News Apps

Google is making captions on Android even better. Here's how.

Google's Angana Ghosh explains how Android's Live Captions feature is evolving to recognize things like tone, sighs, and laughter.

4 min read
Google is making captions on Android even better. Here's how.

Captions are a crucial accessibility feature that millions of people who are deaf or hard of hearing rely on. Even people who don't have hearing loss use captions to understand what's happening in videos, whether it's because they're in a noisy environment or can't make out what's being said. Many videos, especially those shared on social media, lack captions, though, making them inaccessible. Android's Live Caption feature solves that problem by generating captions for audio playing on the device, but it has a problem: It doesn't properly recognize things like tone, vocal bursts, or background noises. That's changing today with Expressive Captions on Android, a new feature of Live Caption that Google says will "not only tell you what someone says, but how they say it."

What are Expressive Captions?

Expressive Captions uses an on-device AI model to recognize things like tone, volume, environmental cues, and human noises. For example, captions can now reflect the intensity of speech with capitalization so you'll know when someone is shouting "HAPPY BIRTHDAY!" instead of whispering it. They can also show when someone is sighing or gasping so you can make out the tone of someone's speech. Finally, they can tell you when people are applauding or cheering so you know what's happening in the environment.

Here are some examples of what captions can look like when the Expressive Captions feature is turned on versus when it's off.

Because the Expressive Captions feature is part of Live Caption, it'll be available on many Android phones that support the Live Caption feature, not just Pixel phones getting the latest Pixel Drop update. However, it currently only supports devices in the U.S. running Android 14 or later and only works with English language media.
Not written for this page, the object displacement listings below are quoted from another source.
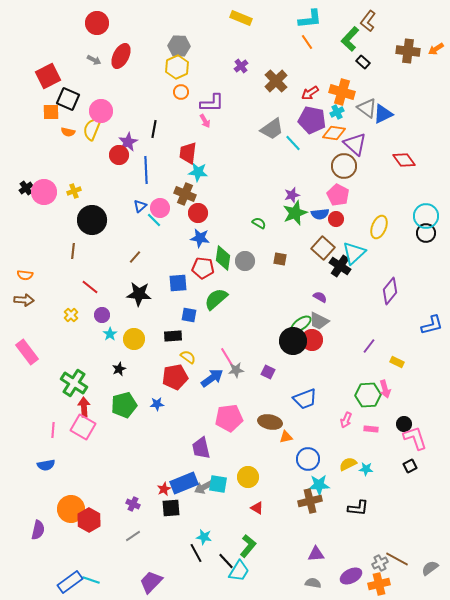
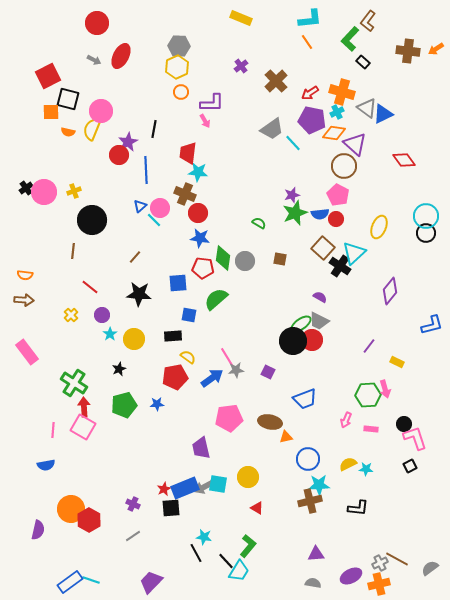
black square at (68, 99): rotated 10 degrees counterclockwise
blue rectangle at (184, 483): moved 1 px right, 5 px down
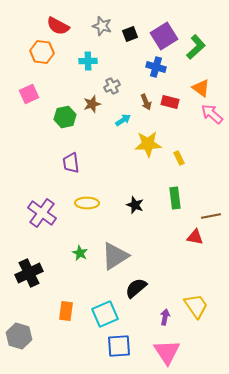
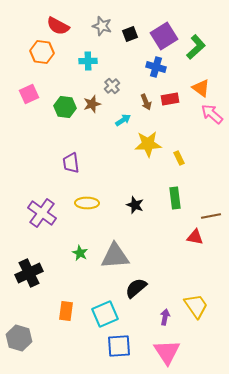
gray cross: rotated 14 degrees counterclockwise
red rectangle: moved 3 px up; rotated 24 degrees counterclockwise
green hexagon: moved 10 px up; rotated 20 degrees clockwise
gray triangle: rotated 28 degrees clockwise
gray hexagon: moved 2 px down
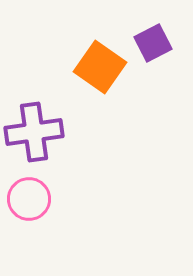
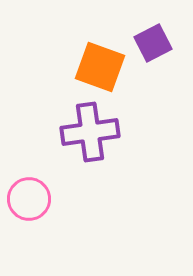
orange square: rotated 15 degrees counterclockwise
purple cross: moved 56 px right
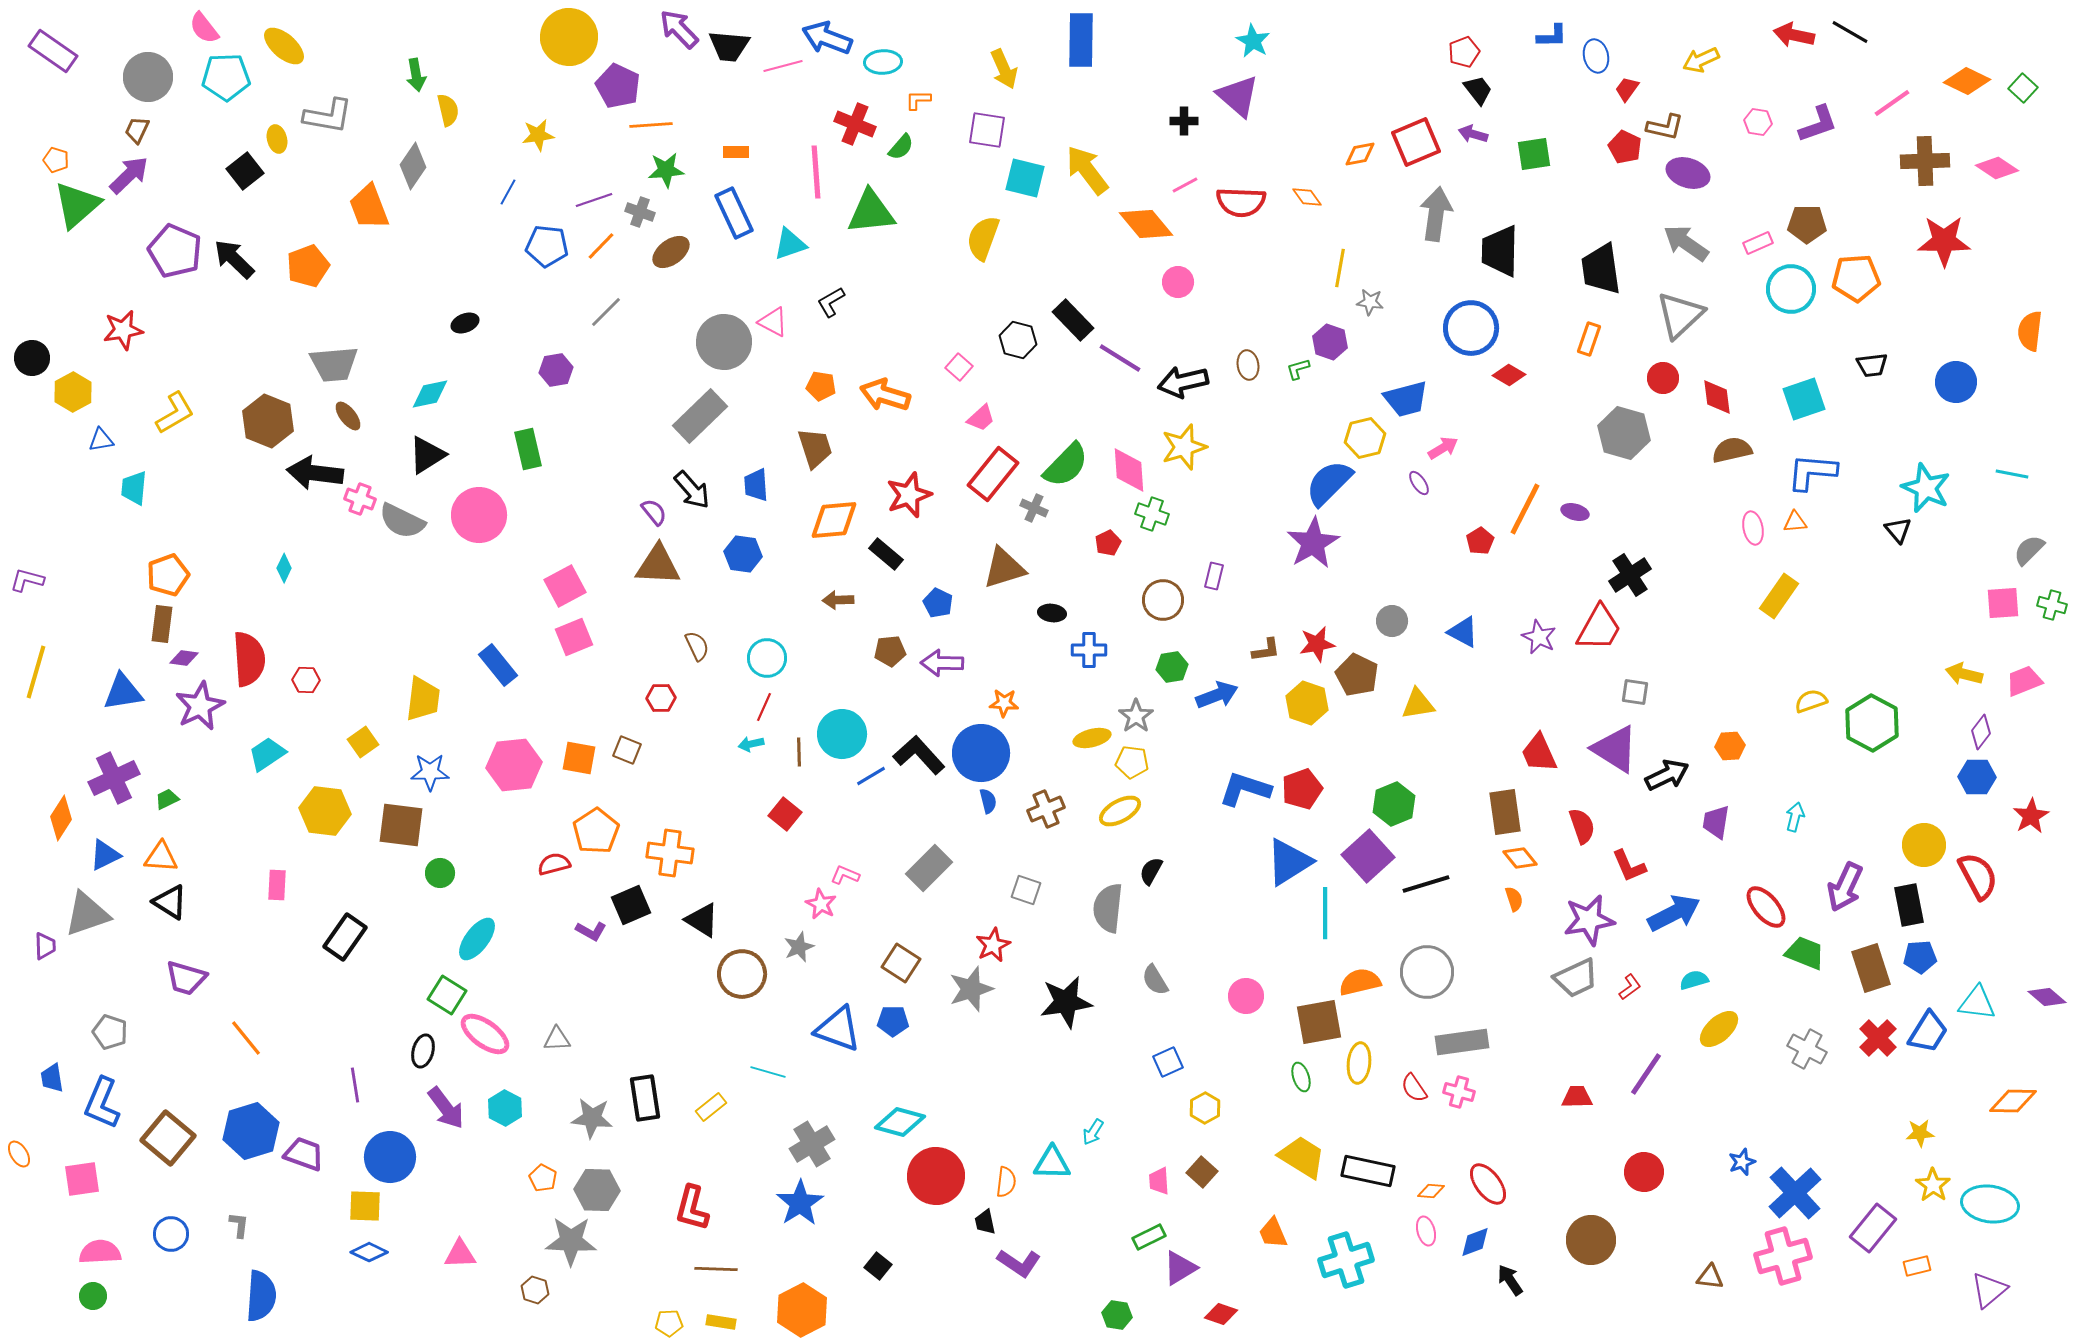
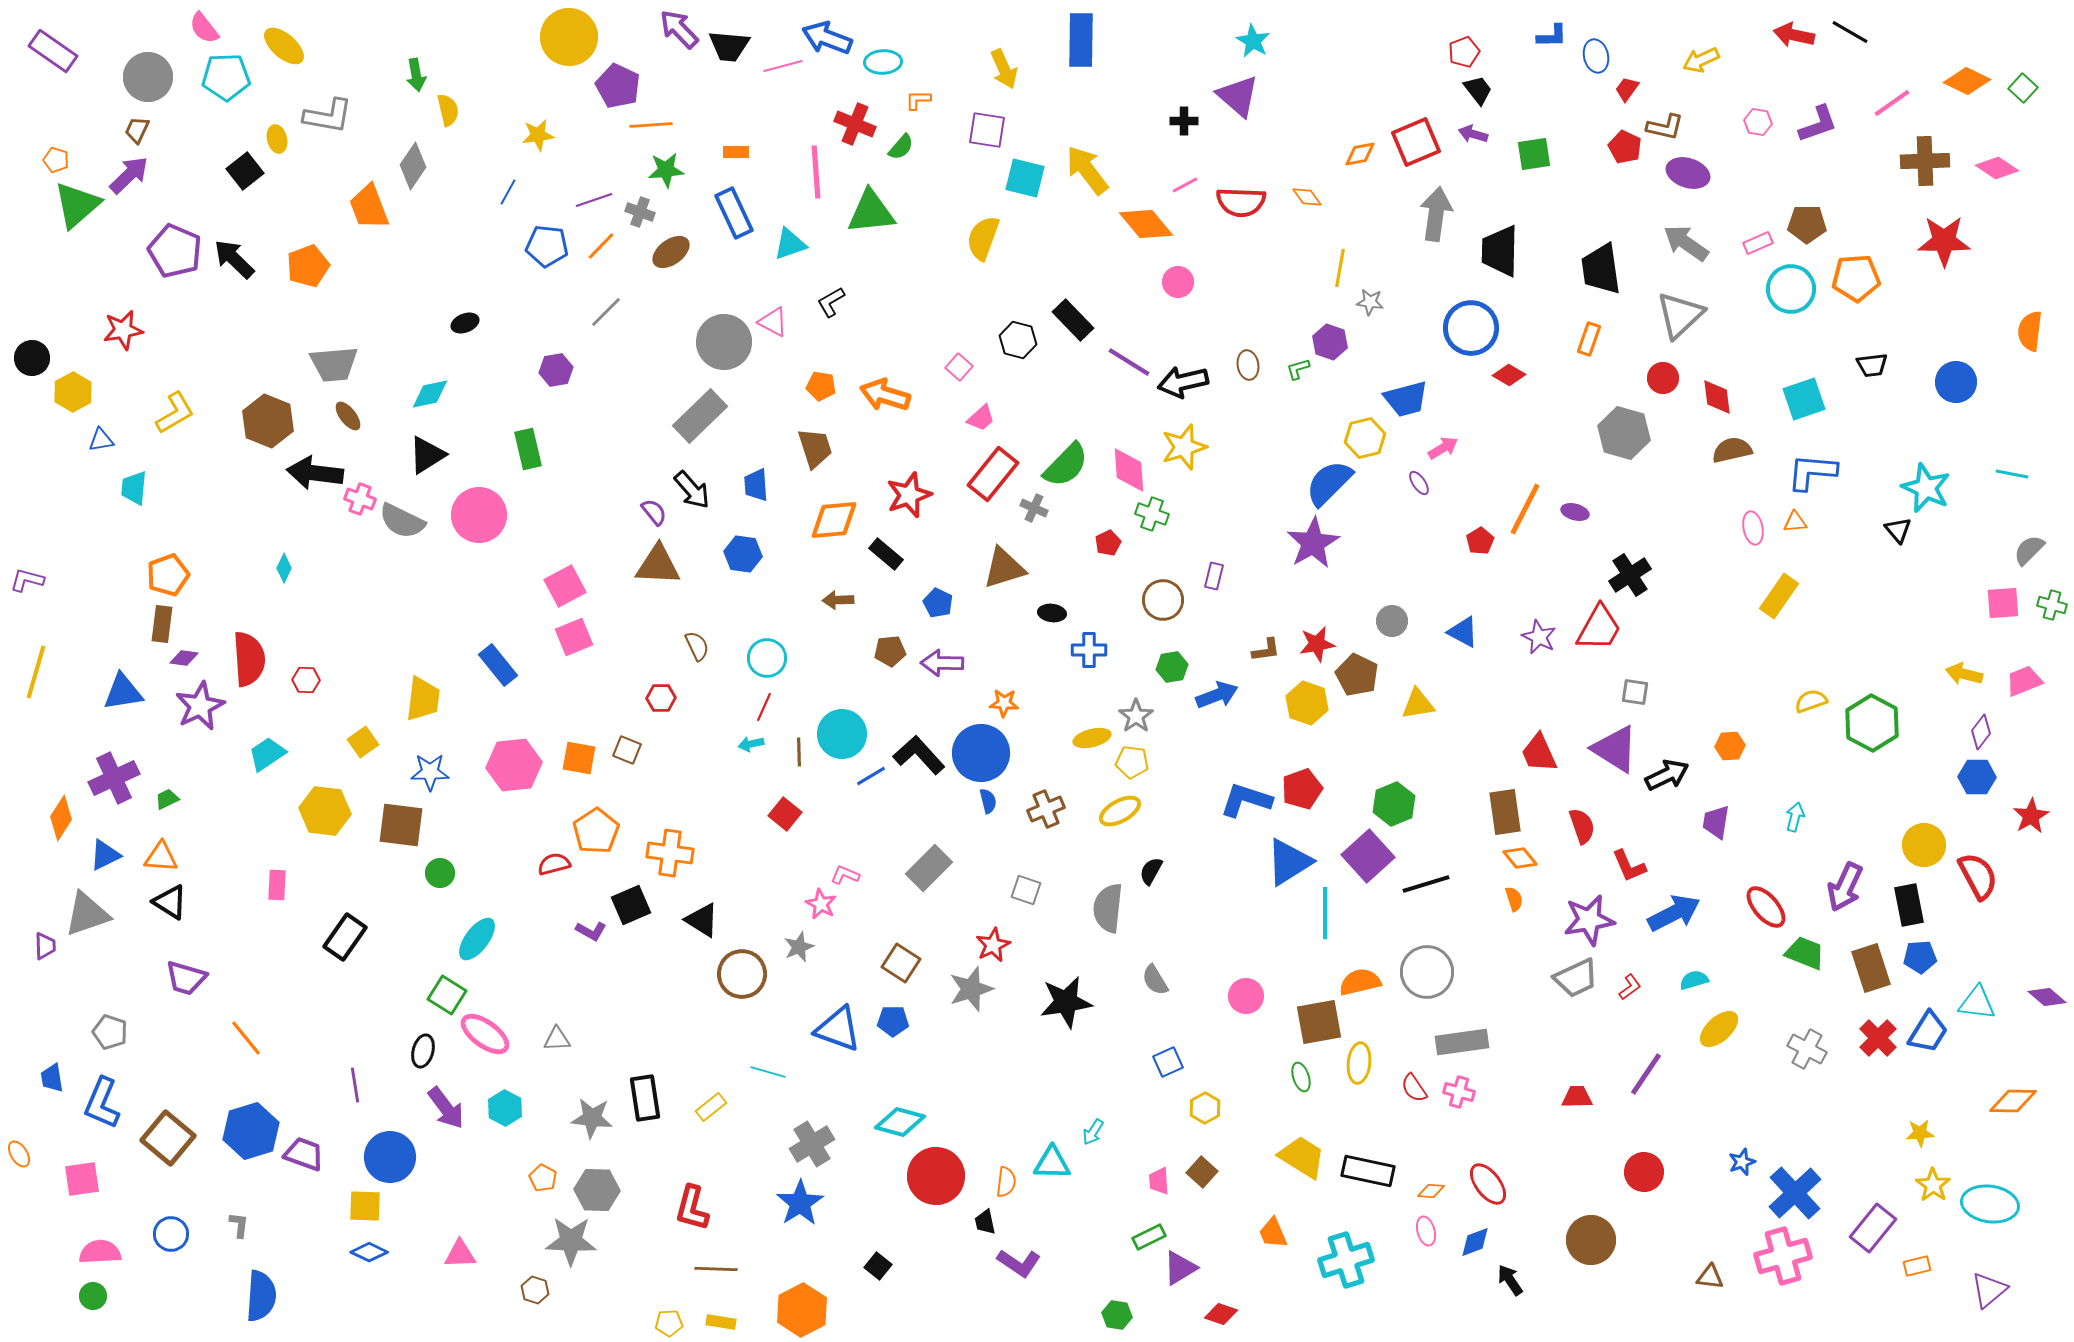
purple line at (1120, 358): moved 9 px right, 4 px down
blue L-shape at (1245, 789): moved 1 px right, 11 px down
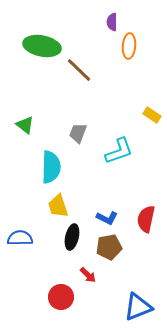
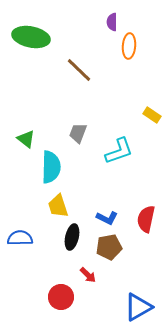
green ellipse: moved 11 px left, 9 px up
green triangle: moved 1 px right, 14 px down
blue triangle: rotated 8 degrees counterclockwise
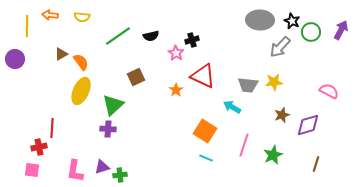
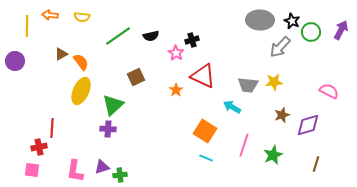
purple circle: moved 2 px down
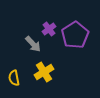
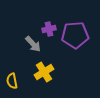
purple cross: rotated 24 degrees clockwise
purple pentagon: rotated 28 degrees clockwise
yellow semicircle: moved 2 px left, 3 px down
To enable the feature, simply toggle "Expressive captions" in Live Caption settings, as shown below.

Once enabled, Expressive Captions will work with most content you watch or listen to, excluding phone calls and Netflix content. They'll even work in real-time when you're offline.

How Google built Expressive Captions

Google says its Android and DeepMind teams worked together to "understand how we engage with content on our devices without sound." Expressive Captions uses "multiple AI models" to not only capture spoken words but also translate them into stylized captions while also providing labels for an even wider range of background sounds.

Angana Ghosh, the Director of Product Management on Android Input and Accessibility, sat down with Jason Howell and myself on the Android Faithful podcast to dive a bit deeper into how the company created the Expressive Captions feature.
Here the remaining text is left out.